Jessica Percifield recently wrote a short piece for the independent news network IVN, in which she reminds us that sun grown coffee has had a tremendous negative effect on the ecosystems in many coffee producing areas, where fertile soil is being used up 10 times faster than it can be regenerated. She writes:
Aside from extensive environmental degradation and grave losses in biodiversity, the larger concern is top soil depletion. U.S. farming practices that favor conventional monoculture farming currently deplete topsoil at 1% per year. And According to the National Academy of Sciences, cropland in the U.S. is being eroded at least 10 times faster than it can be replaced. The highest percentage of degradation is occurring in Central America although every country is facing this crisis. The Earth’s natural systems simply cannot replace the lost soil fast enough, and this is why local movements for organically grown or sustainably grown foods have taken off.
The good news? Percifield argues that the specialty coffee industry is especially driven by consumer activism, a kind of bottom-up approach to global sustainability.
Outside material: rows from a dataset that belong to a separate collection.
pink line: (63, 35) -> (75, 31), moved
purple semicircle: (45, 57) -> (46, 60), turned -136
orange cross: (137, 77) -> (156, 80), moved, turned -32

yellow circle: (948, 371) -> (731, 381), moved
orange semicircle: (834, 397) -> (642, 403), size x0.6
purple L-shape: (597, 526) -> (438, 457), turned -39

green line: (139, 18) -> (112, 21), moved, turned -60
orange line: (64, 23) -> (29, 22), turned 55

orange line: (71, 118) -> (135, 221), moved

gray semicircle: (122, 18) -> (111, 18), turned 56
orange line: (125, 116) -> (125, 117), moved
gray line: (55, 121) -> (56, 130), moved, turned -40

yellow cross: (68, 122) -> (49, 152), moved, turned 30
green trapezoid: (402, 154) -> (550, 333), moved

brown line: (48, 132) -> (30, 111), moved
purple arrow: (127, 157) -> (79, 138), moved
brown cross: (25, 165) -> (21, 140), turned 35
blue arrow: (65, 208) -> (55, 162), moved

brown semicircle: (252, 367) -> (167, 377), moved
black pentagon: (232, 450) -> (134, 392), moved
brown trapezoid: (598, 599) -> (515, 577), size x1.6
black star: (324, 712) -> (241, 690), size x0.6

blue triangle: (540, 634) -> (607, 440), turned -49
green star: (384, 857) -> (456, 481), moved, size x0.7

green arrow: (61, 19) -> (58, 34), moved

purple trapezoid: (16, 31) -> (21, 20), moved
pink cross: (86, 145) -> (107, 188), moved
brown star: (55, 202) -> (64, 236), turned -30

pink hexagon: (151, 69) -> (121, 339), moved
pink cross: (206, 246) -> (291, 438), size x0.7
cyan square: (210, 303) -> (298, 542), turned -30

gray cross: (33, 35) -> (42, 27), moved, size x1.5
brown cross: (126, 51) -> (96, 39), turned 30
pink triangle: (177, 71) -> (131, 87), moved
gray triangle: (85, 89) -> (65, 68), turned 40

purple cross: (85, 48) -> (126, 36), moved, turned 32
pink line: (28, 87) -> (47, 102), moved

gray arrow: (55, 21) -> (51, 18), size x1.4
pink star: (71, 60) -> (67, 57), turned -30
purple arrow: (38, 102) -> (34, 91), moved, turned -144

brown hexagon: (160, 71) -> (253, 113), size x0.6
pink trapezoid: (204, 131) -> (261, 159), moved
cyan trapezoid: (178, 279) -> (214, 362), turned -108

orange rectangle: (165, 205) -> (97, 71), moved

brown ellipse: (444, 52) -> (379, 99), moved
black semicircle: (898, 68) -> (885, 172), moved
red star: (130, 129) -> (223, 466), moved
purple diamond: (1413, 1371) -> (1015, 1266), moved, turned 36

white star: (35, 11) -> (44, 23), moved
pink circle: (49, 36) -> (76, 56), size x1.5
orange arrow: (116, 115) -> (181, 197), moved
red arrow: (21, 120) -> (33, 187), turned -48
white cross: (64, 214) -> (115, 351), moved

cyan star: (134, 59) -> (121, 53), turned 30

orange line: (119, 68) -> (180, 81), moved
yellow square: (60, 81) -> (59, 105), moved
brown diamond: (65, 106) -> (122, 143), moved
She underscores the concept that consumers, as well as smaller buyers and roasters of beans, can make in important statement to the rest of the industry:
While visible chains like Starbucks make up 30% of the Coffee Industry, Independent Coffee Roasters and Cafes still make up the other 70%. Many of these local coffee alternatives already buy sustainably grown coffee. Wherever you see labels, such as Organic, Shade Grown, Fair Trade, Direct Trade, or Farmer’s CoOps, you can be sure that the Cafe Owner or Roaster considered the environmental, social and economic impact of buying these coffee beans. Could creating subsidies, or legislative bills that continue to motivate businesses in this direction be helpful, sure, but the rationality and desire are pre-existing, so it may not be necessary. Café Virtuoso, just one such Coffee Roaster, prides itself on choosing organically grown fairly traded beans and defines sustainability as, “A process that can go on indefinitely; environmentally, socially and economically.”